(Stored records)
--- START ---

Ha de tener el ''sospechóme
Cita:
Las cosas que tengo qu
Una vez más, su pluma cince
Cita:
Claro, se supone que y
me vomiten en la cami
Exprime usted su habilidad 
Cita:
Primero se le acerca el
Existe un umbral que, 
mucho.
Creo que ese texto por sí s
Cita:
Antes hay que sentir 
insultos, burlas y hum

--- END ---

* [Exercise brief]: With the line containing "me vomiten en la cami" as the first and the last line of the data as the final one, copy every line between them exactly, those two included.

* [Result for this exercise]:
me vomiten en la cami
Exprime usted su habilidad 
Cita:
Primero se le acerca el
Existe un umbral que, 
mucho.
Creo que ese texto por sí s
Cita:
Antes hay que sentir 
insultos, burlas y hum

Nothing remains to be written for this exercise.